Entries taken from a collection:
((
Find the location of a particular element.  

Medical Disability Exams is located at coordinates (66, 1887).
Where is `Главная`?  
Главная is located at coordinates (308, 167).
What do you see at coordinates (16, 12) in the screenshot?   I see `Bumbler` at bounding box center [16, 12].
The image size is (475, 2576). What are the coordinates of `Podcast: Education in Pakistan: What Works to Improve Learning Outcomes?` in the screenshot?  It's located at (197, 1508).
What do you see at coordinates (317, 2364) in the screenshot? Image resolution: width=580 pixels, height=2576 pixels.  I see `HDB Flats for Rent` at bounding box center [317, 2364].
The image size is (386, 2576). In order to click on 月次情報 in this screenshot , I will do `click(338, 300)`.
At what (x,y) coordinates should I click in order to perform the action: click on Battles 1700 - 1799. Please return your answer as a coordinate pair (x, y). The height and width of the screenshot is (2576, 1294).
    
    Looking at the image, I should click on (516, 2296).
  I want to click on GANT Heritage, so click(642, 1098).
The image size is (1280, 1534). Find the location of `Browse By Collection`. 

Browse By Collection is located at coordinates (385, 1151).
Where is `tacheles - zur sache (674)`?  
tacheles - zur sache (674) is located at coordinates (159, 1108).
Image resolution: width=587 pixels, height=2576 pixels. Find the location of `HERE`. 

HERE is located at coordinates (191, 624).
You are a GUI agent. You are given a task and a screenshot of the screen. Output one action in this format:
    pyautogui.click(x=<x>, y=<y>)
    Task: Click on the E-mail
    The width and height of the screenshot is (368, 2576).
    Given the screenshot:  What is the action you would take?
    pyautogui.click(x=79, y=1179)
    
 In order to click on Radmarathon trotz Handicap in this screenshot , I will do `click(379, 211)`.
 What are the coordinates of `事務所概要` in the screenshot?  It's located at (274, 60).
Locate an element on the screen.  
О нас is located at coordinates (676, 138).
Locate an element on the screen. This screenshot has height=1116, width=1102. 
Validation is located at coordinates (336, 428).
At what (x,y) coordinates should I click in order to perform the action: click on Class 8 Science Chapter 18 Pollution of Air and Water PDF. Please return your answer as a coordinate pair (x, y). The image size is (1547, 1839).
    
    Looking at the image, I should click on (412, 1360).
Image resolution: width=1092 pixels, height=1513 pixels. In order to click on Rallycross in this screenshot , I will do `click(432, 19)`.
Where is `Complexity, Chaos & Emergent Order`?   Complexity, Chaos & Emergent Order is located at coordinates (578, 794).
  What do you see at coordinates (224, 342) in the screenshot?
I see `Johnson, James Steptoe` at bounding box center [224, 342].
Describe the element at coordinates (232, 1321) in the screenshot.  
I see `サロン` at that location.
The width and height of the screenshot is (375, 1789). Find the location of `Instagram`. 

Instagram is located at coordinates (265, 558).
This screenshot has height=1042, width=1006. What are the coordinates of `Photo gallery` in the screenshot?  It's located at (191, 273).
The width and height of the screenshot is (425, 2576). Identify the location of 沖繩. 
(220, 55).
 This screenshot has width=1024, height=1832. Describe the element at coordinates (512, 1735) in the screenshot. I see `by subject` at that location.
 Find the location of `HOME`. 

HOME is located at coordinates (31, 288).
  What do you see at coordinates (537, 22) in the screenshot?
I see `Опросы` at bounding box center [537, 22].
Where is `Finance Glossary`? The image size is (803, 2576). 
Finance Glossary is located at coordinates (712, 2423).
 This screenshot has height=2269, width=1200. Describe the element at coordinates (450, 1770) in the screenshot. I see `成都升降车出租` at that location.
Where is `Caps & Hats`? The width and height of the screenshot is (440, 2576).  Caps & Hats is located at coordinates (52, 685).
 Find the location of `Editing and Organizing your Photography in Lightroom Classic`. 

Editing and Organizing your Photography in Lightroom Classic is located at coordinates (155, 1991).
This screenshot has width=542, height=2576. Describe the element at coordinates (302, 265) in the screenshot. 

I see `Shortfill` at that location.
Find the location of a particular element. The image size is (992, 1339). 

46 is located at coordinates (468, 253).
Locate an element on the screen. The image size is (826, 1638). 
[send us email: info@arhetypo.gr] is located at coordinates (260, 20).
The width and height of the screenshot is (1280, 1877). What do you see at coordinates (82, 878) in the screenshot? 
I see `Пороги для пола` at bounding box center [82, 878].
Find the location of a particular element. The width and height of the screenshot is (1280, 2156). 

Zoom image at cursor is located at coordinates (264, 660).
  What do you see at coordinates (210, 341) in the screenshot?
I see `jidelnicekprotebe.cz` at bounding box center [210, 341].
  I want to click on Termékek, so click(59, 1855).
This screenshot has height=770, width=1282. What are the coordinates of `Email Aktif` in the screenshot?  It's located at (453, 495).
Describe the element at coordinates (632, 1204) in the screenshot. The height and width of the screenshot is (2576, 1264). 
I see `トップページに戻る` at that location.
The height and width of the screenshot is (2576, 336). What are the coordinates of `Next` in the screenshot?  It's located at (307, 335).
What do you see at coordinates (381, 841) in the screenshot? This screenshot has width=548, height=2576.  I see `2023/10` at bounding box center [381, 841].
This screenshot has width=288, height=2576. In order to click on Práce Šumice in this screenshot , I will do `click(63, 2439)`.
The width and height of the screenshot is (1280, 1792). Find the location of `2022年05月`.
))
Your instructions
All of the data above should be set down again exactly.

Answer section
Find the location of a particular element.  

Medical Disability Exams is located at coordinates (66, 1887).
Where is `Главная`?  
Главная is located at coordinates (308, 167).
What do you see at coordinates (16, 12) in the screenshot?   I see `Bumbler` at bounding box center [16, 12].
The image size is (475, 2576). What are the coordinates of `Podcast: Education in Pakistan: What Works to Improve Learning Outcomes?` in the screenshot?  It's located at (197, 1508).
What do you see at coordinates (317, 2364) in the screenshot? Image resolution: width=580 pixels, height=2576 pixels.  I see `HDB Flats for Rent` at bounding box center [317, 2364].
The image size is (386, 2576). In order to click on 月次情報 in this screenshot , I will do `click(338, 300)`.
At what (x,y) coordinates should I click in order to perform the action: click on Battles 1700 - 1799. Please return your answer as a coordinate pair (x, y). The height and width of the screenshot is (2576, 1294).
    
    Looking at the image, I should click on (516, 2296).
  I want to click on GANT Heritage, so click(642, 1098).
The image size is (1280, 1534). Find the location of `Browse By Collection`. 

Browse By Collection is located at coordinates (385, 1151).
Where is `tacheles - zur sache (674)`?  
tacheles - zur sache (674) is located at coordinates (159, 1108).
Image resolution: width=587 pixels, height=2576 pixels. Find the location of `HERE`. 

HERE is located at coordinates (191, 624).
You are a GUI agent. You are given a task and a screenshot of the screen. Output one action in this format:
    pyautogui.click(x=<x>, y=<y>)
    Task: Click on the E-mail
    The width and height of the screenshot is (368, 2576).
    Given the screenshot:  What is the action you would take?
    pyautogui.click(x=79, y=1179)
    
 In order to click on Radmarathon trotz Handicap in this screenshot , I will do `click(379, 211)`.
 What are the coordinates of `事務所概要` in the screenshot?  It's located at (274, 60).
Locate an element on the screen.  
О нас is located at coordinates (676, 138).
Locate an element on the screen. This screenshot has height=1116, width=1102. 
Validation is located at coordinates (336, 428).
At what (x,y) coordinates should I click in order to perform the action: click on Class 8 Science Chapter 18 Pollution of Air and Water PDF. Please return your answer as a coordinate pair (x, y). The image size is (1547, 1839).
    
    Looking at the image, I should click on (412, 1360).
Image resolution: width=1092 pixels, height=1513 pixels. In order to click on Rallycross in this screenshot , I will do `click(432, 19)`.
Where is `Complexity, Chaos & Emergent Order`?   Complexity, Chaos & Emergent Order is located at coordinates (578, 794).
  What do you see at coordinates (224, 342) in the screenshot?
I see `Johnson, James Steptoe` at bounding box center [224, 342].
Describe the element at coordinates (232, 1321) in the screenshot.  
I see `サロン` at that location.
The width and height of the screenshot is (375, 1789). Find the location of `Instagram`. 

Instagram is located at coordinates (265, 558).
This screenshot has height=1042, width=1006. What are the coordinates of `Photo gallery` in the screenshot?  It's located at (191, 273).
The width and height of the screenshot is (425, 2576). Identify the location of 沖繩. 
(220, 55).
 This screenshot has width=1024, height=1832. Describe the element at coordinates (512, 1735) in the screenshot. I see `by subject` at that location.
 Find the location of `HOME`. 

HOME is located at coordinates (31, 288).
  What do you see at coordinates (537, 22) in the screenshot?
I see `Опросы` at bounding box center [537, 22].
Where is `Finance Glossary`? The image size is (803, 2576). 
Finance Glossary is located at coordinates (712, 2423).
 This screenshot has height=2269, width=1200. Describe the element at coordinates (450, 1770) in the screenshot. I see `成都升降车出租` at that location.
Where is `Caps & Hats`? The width and height of the screenshot is (440, 2576).  Caps & Hats is located at coordinates (52, 685).
 Find the location of `Editing and Organizing your Photography in Lightroom Classic`. 

Editing and Organizing your Photography in Lightroom Classic is located at coordinates (155, 1991).
This screenshot has width=542, height=2576. Describe the element at coordinates (302, 265) in the screenshot. 

I see `Shortfill` at that location.
Find the location of a particular element. The image size is (992, 1339). 

46 is located at coordinates (468, 253).
Locate an element on the screen. The image size is (826, 1638). 
[send us email: info@arhetypo.gr] is located at coordinates (260, 20).
The width and height of the screenshot is (1280, 1877). What do you see at coordinates (82, 878) in the screenshot? 
I see `Пороги для пола` at bounding box center [82, 878].
Find the location of a particular element. The width and height of the screenshot is (1280, 2156). 

Zoom image at cursor is located at coordinates (264, 660).
  What do you see at coordinates (210, 341) in the screenshot?
I see `jidelnicekprotebe.cz` at bounding box center [210, 341].
  I want to click on Termékek, so click(59, 1855).
This screenshot has height=770, width=1282. What are the coordinates of `Email Aktif` in the screenshot?  It's located at (453, 495).
Describe the element at coordinates (632, 1204) in the screenshot. The height and width of the screenshot is (2576, 1264). 
I see `トップページに戻る` at that location.
The height and width of the screenshot is (2576, 336). What are the coordinates of `Next` in the screenshot?  It's located at (307, 335).
What do you see at coordinates (381, 841) in the screenshot? This screenshot has width=548, height=2576.  I see `2023/10` at bounding box center [381, 841].
This screenshot has width=288, height=2576. In order to click on Práce Šumice in this screenshot , I will do `click(63, 2439)`.
The width and height of the screenshot is (1280, 1792). Find the location of `2022年05月`.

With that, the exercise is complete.